BEGIN Provided data

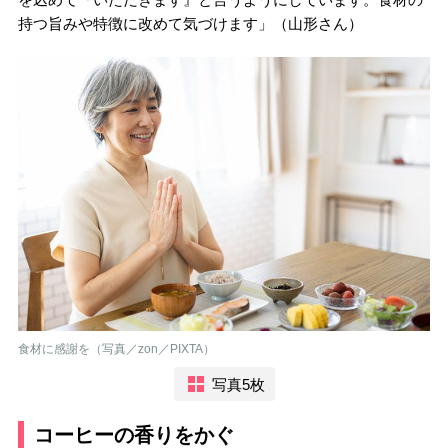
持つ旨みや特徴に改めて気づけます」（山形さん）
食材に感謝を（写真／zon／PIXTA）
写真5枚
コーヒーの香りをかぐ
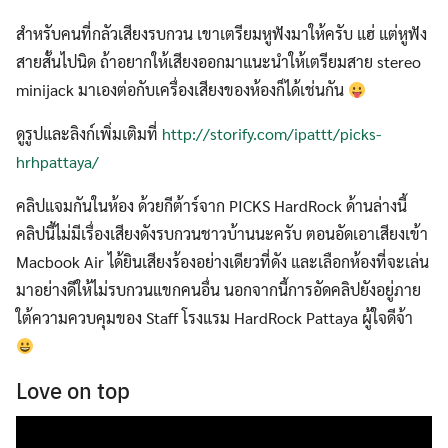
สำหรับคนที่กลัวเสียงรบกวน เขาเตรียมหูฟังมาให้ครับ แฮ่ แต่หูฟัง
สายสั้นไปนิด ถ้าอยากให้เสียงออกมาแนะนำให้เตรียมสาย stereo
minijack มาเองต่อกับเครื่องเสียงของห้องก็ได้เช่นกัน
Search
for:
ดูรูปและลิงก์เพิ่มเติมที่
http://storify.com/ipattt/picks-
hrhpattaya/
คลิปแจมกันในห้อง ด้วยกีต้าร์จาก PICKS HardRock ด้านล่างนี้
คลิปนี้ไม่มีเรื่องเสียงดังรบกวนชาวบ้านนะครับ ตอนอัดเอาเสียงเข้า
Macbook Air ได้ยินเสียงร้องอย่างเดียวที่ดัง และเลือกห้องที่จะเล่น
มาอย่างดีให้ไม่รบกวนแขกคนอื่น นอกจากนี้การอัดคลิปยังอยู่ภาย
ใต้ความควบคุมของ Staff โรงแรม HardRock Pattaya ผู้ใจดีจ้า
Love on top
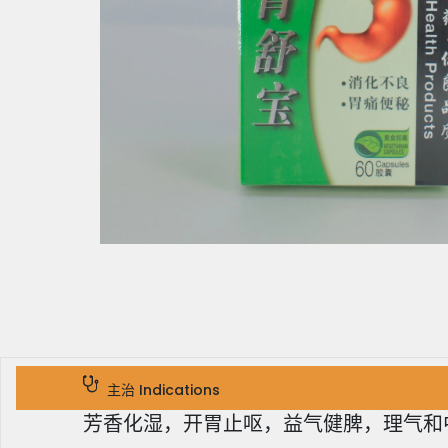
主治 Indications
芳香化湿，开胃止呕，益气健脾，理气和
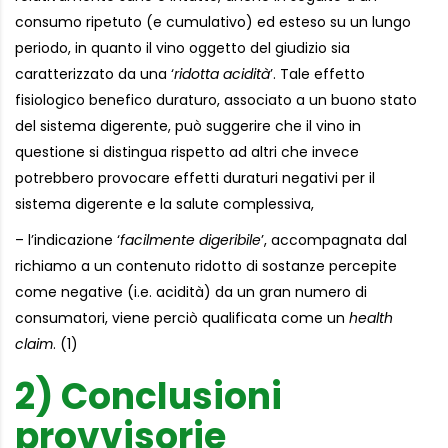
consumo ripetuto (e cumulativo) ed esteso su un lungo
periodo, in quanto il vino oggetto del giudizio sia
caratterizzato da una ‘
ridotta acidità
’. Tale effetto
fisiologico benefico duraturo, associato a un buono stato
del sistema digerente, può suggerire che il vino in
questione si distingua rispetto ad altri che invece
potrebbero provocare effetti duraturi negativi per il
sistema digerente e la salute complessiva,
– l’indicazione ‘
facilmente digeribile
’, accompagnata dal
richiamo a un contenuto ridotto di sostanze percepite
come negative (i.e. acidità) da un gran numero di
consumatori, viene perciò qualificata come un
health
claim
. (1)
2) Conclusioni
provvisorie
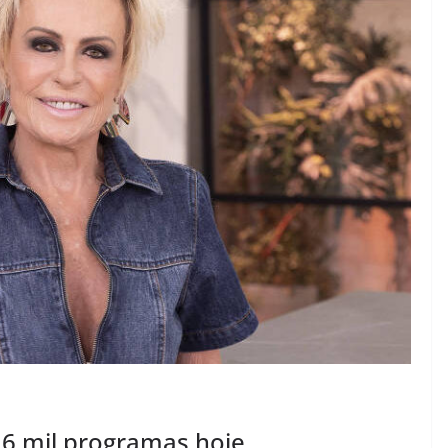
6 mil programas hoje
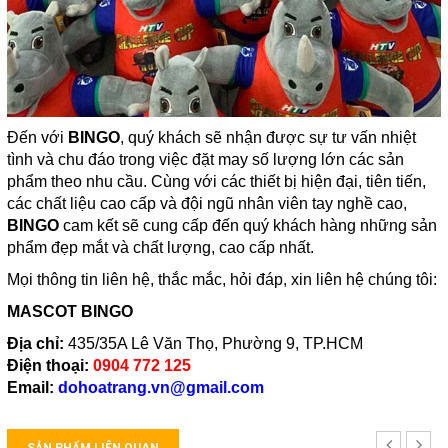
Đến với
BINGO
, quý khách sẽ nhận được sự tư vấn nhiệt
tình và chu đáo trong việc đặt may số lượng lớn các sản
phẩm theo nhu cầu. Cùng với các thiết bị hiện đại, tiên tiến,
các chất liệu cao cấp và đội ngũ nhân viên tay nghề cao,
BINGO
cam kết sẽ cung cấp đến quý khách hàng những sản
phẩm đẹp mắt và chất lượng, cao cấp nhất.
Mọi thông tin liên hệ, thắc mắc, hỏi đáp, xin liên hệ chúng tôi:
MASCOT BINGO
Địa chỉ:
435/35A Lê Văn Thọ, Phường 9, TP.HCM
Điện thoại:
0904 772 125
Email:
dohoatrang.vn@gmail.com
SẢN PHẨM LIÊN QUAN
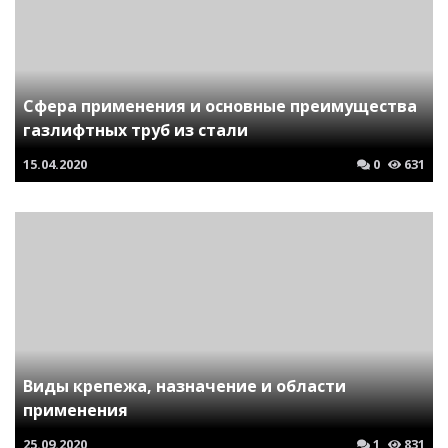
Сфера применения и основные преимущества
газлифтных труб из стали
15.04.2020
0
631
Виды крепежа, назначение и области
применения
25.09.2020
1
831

END Provided data
BEGIN Provided data

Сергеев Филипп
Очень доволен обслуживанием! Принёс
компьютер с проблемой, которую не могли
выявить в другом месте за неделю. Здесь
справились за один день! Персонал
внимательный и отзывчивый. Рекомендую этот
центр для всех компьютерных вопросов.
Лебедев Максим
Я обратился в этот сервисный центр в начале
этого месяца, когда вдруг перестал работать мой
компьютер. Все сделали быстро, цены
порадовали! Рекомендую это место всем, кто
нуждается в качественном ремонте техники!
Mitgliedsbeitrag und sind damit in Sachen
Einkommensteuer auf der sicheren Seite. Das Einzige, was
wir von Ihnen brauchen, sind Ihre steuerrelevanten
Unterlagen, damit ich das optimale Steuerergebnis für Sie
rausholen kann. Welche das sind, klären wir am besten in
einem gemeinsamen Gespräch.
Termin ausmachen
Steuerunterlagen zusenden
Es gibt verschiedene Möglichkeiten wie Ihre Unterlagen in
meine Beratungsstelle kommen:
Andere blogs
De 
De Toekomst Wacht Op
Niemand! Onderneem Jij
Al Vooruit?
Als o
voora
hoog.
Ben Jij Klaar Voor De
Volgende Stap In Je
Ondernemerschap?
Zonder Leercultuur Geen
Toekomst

END Provided data

In the listing above, find the line containing "facilmente digeribile" and the line containing "phẩm theo nhu", then return both of them and every line between, exactly, without pictures.

facilmente digeribile
’, accompagnata dal
richiamo a un contenuto ridotto di sostanze percepite
come negative (i.e. acidità) da un gran numero di
consumatori, viene perciò qualificata come un
health
claim
. (1)
2) Conclusioni
provvisorie
6 mil programas hoje
Đến với
BINGO
, quý khách sẽ nhận được sự tư vấn nhiệt
tình và chu đáo trong việc đặt may số lượng lớn các sản
phẩm theo nhu cầu. Cùng với các thiết bị hiện đại, tiên tiến,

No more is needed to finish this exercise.